La présidente du tribunal a désigné M. Charageat, premier conseiller, pour statuer sur les demandes de référé.

Ont été entendus au cours de l’audience publique du 16 janvier 2026 à 11 h 00, en présence de M. El Mamouni, greffier d’audience :
- le rapport de M. Charageat, juge des référés ;
- et les observations de Me Floret, substituant Me Tomasi, représentant le préfet de la Seine-Saint-Denis, qui conclut au non-lieu à statuer au motif que le requérant est convoqué en préfecture et a obtenu la délivrance d’une attestation de prolongation d’instruction.

Le requérant n’étant ni présent, ni représenté.

La clôture de l’instruction a été prononcée à l’issue de l’audience.




Considérant ce qui suit :

1. M. A..., ressortissant malien né le 31 décembre 2001, était titulaire d’une carte de séjour pluriannuelle portant la mention « vie privée et familiale » valable jusqu’au 25 juin 2025, dont il a sollicité le renouvellement le 11 mars 2025. Estimant que cette demande a été implicitement rejetée compte tenu du silence gardé par l’administration, il demande au juge des référés, sur le fondement de l’article L. 521-1 du code de justice administrative, à titre principal la suspension de l’exécution de cette décision implicite.

Sur l’exception de non-lieu opposée en défense :

2. Aux termes du premier alinéa de l'article L. 521-1 du code de justice administrative : « Quand une décision administrative, même de rejet, fait l'objet d'une requête en annulation ou en réformation, le juge des référés, saisi d'une demande en ce sens, peut ordonner la suspension de l'exécution de cette décision, ou de certains de ses effets, lorsque l'urgence le justifie et qu'il est fait état d'un moyen propre à créer, en l'état de l'instruction, un doute sérieux quant à la légalité de la décision ».

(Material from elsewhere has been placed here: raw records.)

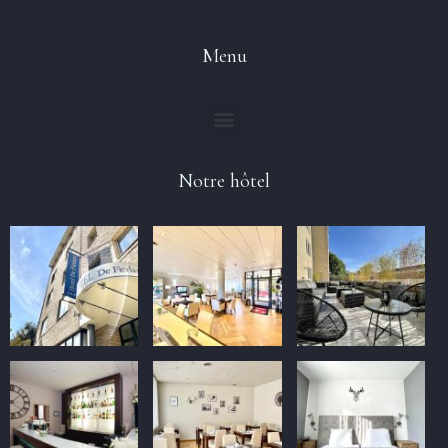
Menu
Notre hôtel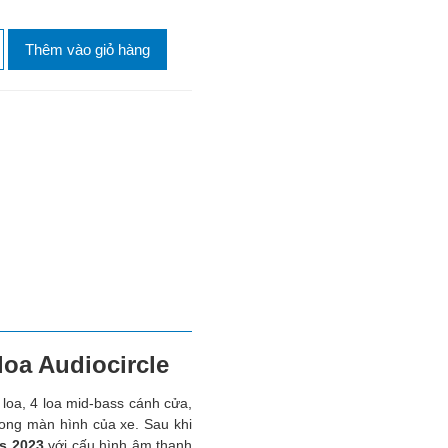
Thêm vào giỏ hàng
loa Audiocircle
loa, 4 loa mid-bass cánh cửa,
trong màn hình của xe. Sau khi
is 2023
với cấu hình âm thanh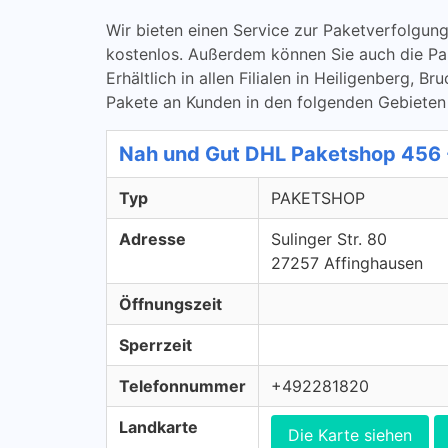
Wir bieten einen Service zur Paketverfolg
kostenlos. Außerdem können Sie auch die P
Erhältlich in allen Filialen in Heiligenberg, 
Pakete an Kunden in den folgenden Gebieten
Nah und Gut DHL Paketshop 456
Typ
PAKETSHOP
Adresse
Sulinger Str. 80
27257 Affinghausen
Öffnungszeit
Sperrzeit
Telefonnummer
+492281820
Landkarte
Die Karte siehen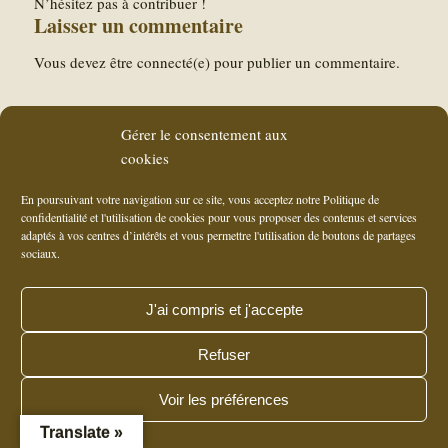
N’hésitez pas à contribuer !
Laisser un commentaire
Vous devez être connecté(e) pour publier un commentaire.
Gérer le consentement aux
cookies
Site by l'
Agence ARTWYS à Lyon (69006)
© Copyright - Domaine de Bonserine
- 2, chemin de la Viallière - Verenay - 69420 Ampuis - Tel. : +33 (0)4 74 56 14
En poursuivant votre navigation sur ce site, vous acceptez notre Politique de
27 - Fax : +33 (0)4 74 56 18 13 -
Nous envoyer un courriel
confidentialité et l'utilisation de cookies pour vous proposer des contenus et services
adaptés à vos centres d’intérêts et vous permettre l'utilisation de boutons de partages
sociaux.
J'ai compris et j'accepte
Refuser
Voir les préférences
Translate »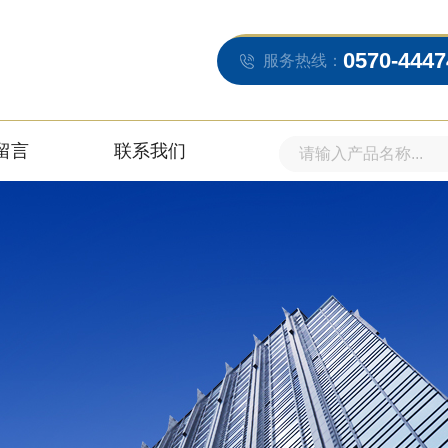
0570-4447
服务热线：
留言
联系我们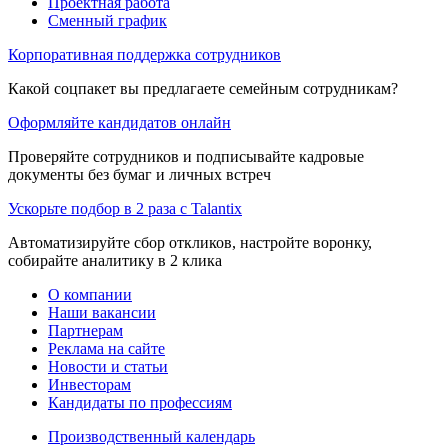
Проектная работа
Сменный график
Корпоративная поддержка сотрудников
Какой соцпакет вы предлагаете семейным сотрудникам?
Оформляйте кандидатов онлайн
Проверяйте сотрудников и подписывайте кадровые
документы без бумаг и личных встреч
Ускорьте подбор в 2 раза с Talantix
Автоматизируйте сбор откликов, настройте воронку,
собирайте аналитику в 2 клика
О компании
Наши вакансии
Партнерам
Реклама на сайте
Новости и статьи
Инвесторам
Кандидаты по профессиям
Производственный календарь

3. Le préfet de la Seine-Saint-Denis soutient que la requête a perdu son objet dès lors que le requérant est en possession d’une attestation de prolongation d’instruction et qu’il est convoqué en préfecture. En l’espèce, il résulte de l’instruction qu’une attestation de prolongation d’instruction valable jusqu’au 11 avril 2026 a été délivrée à M. A... et que par ailleurs ce dernier a reçu le 12 janvier 2026 une convocation l’invitant à se présenter sans délai en préfecture en vue d’effectuer un relevé de ses empreintes. L’attestation mentionnée ci-dessus, qui maintient l’ensemble des droits ouverts par le titre de séjour que le requérant détenait auparavant, et notamment le droit d’exercer une activité professionnelle, atteste de la poursuite de l’instruction par le préfet de la demande mentionnée au point 1. Par suite, les conclusions à fin de suspension de l’exécution de la décision implicite contestée, qui n’ont d’autre finalité que d’entraîner le réexamen de cette demande et la délivrance, dans l’attente, d’un document autorisant provisoirement à séjourner et à travailler en France, doivent être regardées, dans les circonstances de l’espèce, comme ayant perdu leur objet. Il suit de là qu’il n’y a pas lieu de statuer sur les conclusions à fin de suspension et d’injonction de la requête de M. A....

Sur les frais liés au litige :

4. Il y a lieu, dans les circonstances de l’espèce, de faire application des dispositions de l’article L. 761-1 du code de justice administrative et de mettre à la charge de l’État le versement de la somme de 500 euros au titre des frais exposés par M. A....


O R D O N N E :



Article 1er : Il n’y a pas lieu de statuer sur les conclusions aux fins de suspension et d’injonction présentées dans la requête de M. A....

Article 2 : L’Etat versera à M. A... une somme de 500 euros en application des dispositions de l’article L. 761-1 du code de justice administrative.

Article 3 : La présente ordonnance sera notifiée à M. B... A..., au préfet de la Seine-Saint-Denis et au ministre de l’intérieur.

Fait à Montreuil, le 19 janvier 2026.


Le juge des référés,




D. Charageat


La République mande et ordonne ministre de l’intérieur en ce qui le concerne ou à tous commissaires de justice à ce requis en ce qui concerne les voies de droit commun contre les parties privées, de pourvoir à l’exécution de la présente décision.